■ Records provided

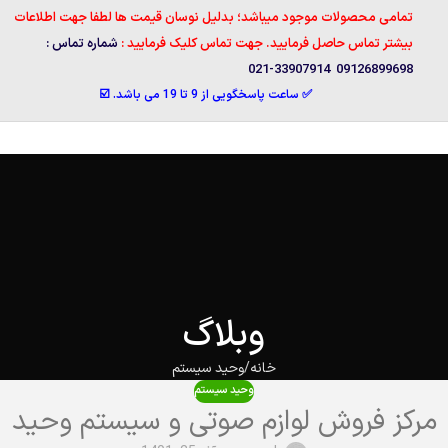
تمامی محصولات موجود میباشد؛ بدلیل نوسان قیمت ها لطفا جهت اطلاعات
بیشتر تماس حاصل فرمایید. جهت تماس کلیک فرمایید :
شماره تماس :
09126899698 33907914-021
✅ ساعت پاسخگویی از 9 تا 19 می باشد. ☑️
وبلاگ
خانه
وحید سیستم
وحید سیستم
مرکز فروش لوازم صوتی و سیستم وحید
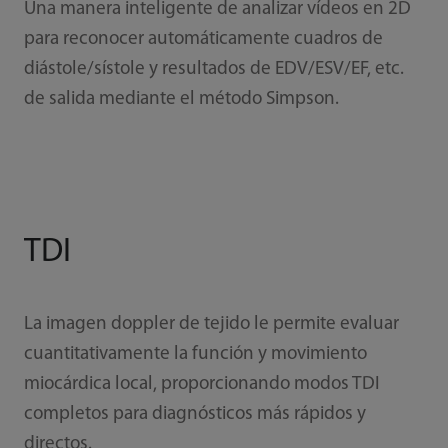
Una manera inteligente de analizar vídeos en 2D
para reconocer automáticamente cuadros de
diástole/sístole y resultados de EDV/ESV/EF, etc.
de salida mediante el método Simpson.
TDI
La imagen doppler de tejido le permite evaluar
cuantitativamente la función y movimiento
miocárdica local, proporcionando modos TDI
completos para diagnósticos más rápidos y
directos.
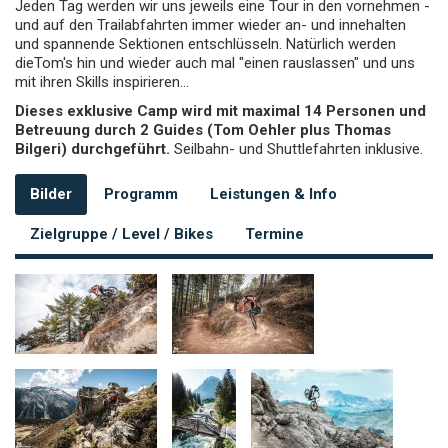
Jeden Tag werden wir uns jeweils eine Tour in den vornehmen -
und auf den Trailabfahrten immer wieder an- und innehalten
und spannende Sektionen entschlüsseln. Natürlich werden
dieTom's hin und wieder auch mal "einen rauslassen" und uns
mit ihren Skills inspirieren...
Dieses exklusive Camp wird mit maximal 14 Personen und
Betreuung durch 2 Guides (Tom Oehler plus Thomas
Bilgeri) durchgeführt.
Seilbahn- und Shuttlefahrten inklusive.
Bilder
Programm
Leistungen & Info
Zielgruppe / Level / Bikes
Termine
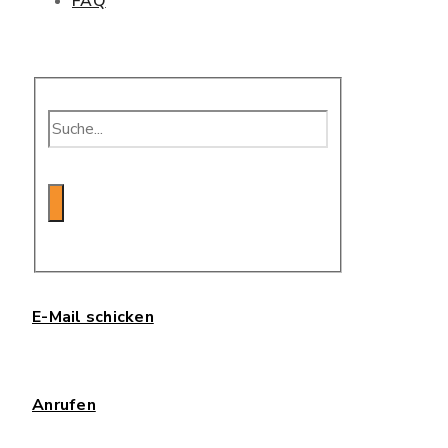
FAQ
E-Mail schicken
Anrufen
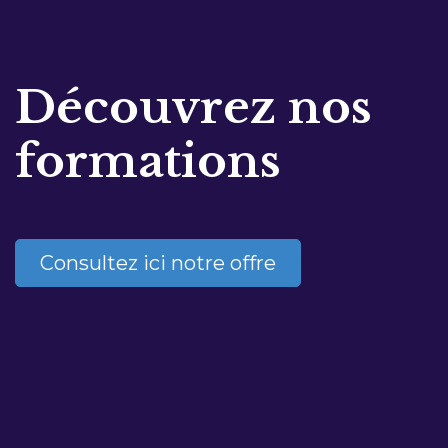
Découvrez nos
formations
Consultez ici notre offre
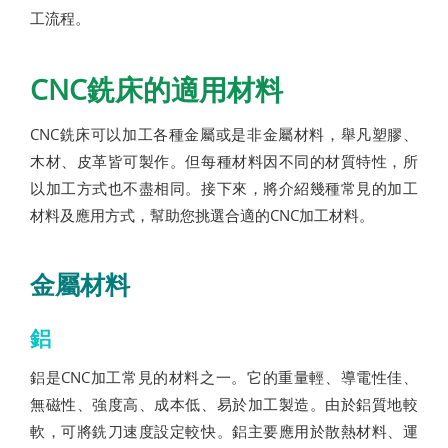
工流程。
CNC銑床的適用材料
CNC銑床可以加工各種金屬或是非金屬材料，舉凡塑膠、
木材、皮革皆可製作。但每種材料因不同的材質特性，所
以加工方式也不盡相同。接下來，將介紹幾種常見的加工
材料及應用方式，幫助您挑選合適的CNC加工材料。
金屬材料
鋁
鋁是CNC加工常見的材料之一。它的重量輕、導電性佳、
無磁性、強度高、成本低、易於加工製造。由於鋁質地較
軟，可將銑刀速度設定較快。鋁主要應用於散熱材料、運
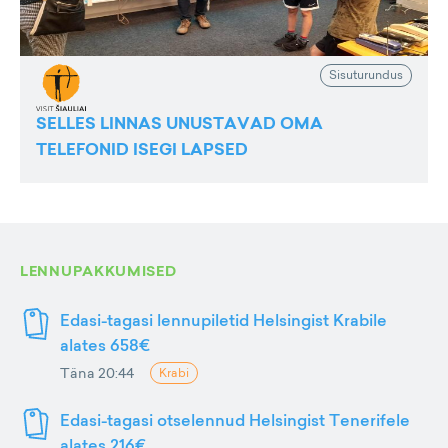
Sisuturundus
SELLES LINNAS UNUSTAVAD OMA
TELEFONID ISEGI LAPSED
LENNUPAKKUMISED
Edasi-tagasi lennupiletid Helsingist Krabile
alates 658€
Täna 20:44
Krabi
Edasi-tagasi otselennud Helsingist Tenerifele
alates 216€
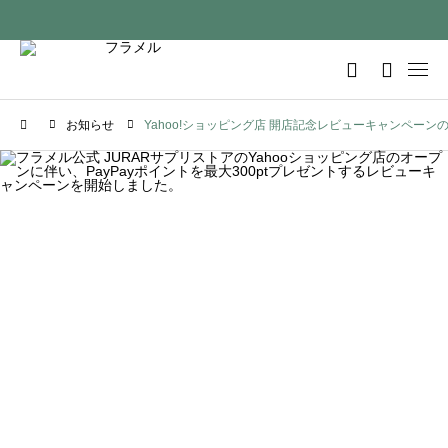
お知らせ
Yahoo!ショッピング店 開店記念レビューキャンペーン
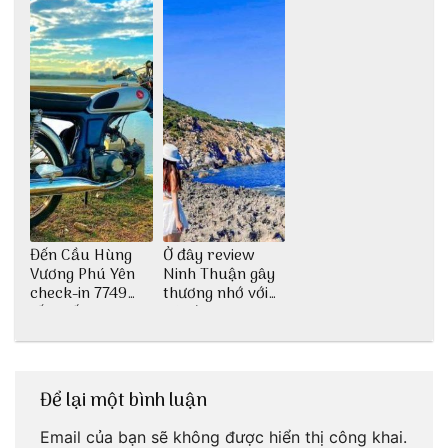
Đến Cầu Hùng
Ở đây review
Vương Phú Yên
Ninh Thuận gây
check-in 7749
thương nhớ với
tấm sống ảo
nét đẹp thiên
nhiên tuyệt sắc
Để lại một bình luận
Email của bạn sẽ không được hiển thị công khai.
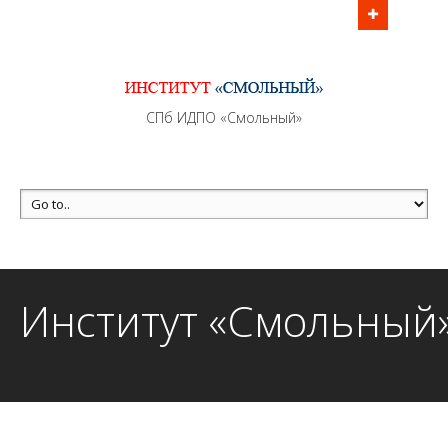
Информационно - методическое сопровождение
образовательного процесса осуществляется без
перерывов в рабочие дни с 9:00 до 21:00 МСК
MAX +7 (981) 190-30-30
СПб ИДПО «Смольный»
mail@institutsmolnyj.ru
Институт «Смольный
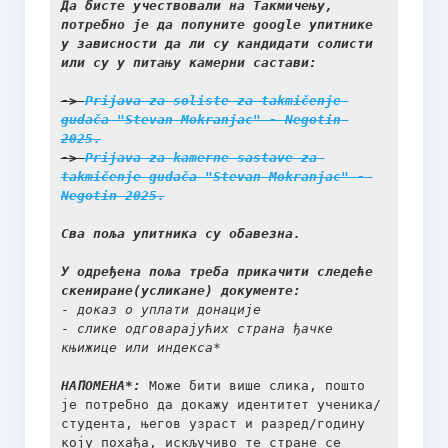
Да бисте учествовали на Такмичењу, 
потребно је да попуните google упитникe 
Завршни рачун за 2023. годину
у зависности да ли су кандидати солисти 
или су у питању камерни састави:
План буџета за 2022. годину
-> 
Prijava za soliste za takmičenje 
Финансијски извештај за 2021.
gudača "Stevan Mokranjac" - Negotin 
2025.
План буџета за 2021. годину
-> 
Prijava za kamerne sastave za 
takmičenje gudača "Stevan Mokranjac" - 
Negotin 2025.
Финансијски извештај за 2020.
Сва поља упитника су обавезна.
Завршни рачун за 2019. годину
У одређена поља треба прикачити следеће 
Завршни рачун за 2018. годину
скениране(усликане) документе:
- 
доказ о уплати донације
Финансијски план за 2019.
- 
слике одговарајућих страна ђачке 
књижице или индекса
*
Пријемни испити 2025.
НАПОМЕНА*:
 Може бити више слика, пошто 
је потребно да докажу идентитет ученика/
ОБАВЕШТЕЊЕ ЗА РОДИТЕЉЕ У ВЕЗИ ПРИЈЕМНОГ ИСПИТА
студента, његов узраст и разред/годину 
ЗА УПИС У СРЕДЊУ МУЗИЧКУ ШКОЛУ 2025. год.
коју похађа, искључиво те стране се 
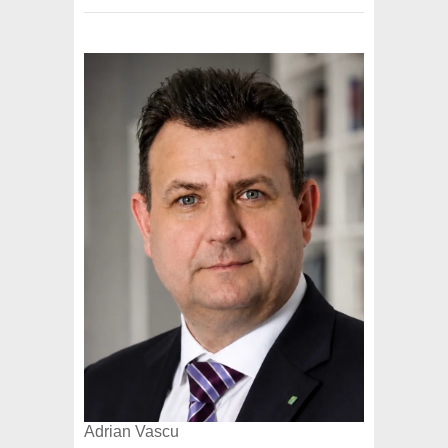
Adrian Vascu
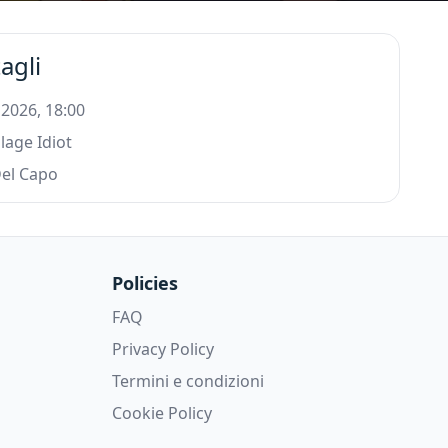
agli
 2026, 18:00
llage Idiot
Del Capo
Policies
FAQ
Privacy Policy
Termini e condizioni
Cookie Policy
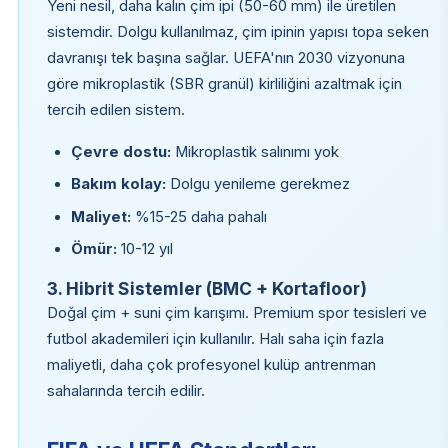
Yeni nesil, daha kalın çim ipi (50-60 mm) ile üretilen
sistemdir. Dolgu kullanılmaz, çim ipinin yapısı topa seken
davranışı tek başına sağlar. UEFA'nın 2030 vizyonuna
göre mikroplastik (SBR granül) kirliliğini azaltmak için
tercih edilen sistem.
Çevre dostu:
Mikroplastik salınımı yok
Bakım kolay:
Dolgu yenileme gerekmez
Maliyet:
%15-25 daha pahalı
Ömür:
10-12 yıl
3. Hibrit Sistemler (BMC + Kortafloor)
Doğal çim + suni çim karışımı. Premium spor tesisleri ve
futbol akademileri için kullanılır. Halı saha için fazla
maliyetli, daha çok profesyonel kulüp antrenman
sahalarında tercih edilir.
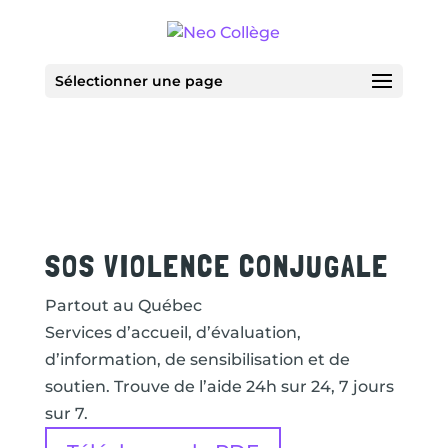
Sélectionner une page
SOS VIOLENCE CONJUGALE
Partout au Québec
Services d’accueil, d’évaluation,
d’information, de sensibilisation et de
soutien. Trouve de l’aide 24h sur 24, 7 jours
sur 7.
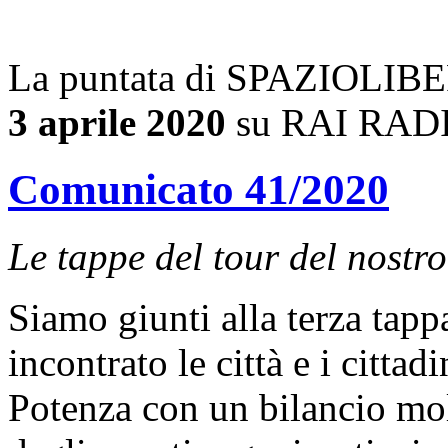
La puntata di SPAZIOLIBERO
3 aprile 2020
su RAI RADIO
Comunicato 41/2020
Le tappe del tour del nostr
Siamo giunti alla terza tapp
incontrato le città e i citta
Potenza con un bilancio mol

■ Problem statement
Print, word for word, the lines above that run from the line containing "Yahoo!ショッピング店 開店記念レビューキャンペーン" to the line containing "Prijava za soliste za takmičenje", both included. Keep the pictures out.

■ The answer
Yahoo!ショッピング店 開店記念レビューキャンペーン
Đến Cầu Hùng
Ở đây review
Vương Phú Yên
Ninh Thuận gây
check-in 7749
thương nhớ với
tấm sống ảo
nét đẹp thiên
nhiên tuyệt sắc
Để lại một bình luận
Email của bạn sẽ không được hiển thị công khai.
Информационно - методическое сопровождение
образовательного процесса осуществляется без
перерывов в рабочие дни с 9:00 до 21:00 МСК
MAX +7 (981) 190-30-30
СПб ИДПО «Смольный»
mail@institutsmolnyj.ru
Институт «Смольный
Да бисте учествовали на Такмичењу, 
потребно је да попуните google упитникe 
Завршни рачун за 2023. годину
у зависности да ли су кандидати солисти 
или су у питању камерни састави:
План буџета за 2022. годину
-> 
Prijava za soliste za takmičenje 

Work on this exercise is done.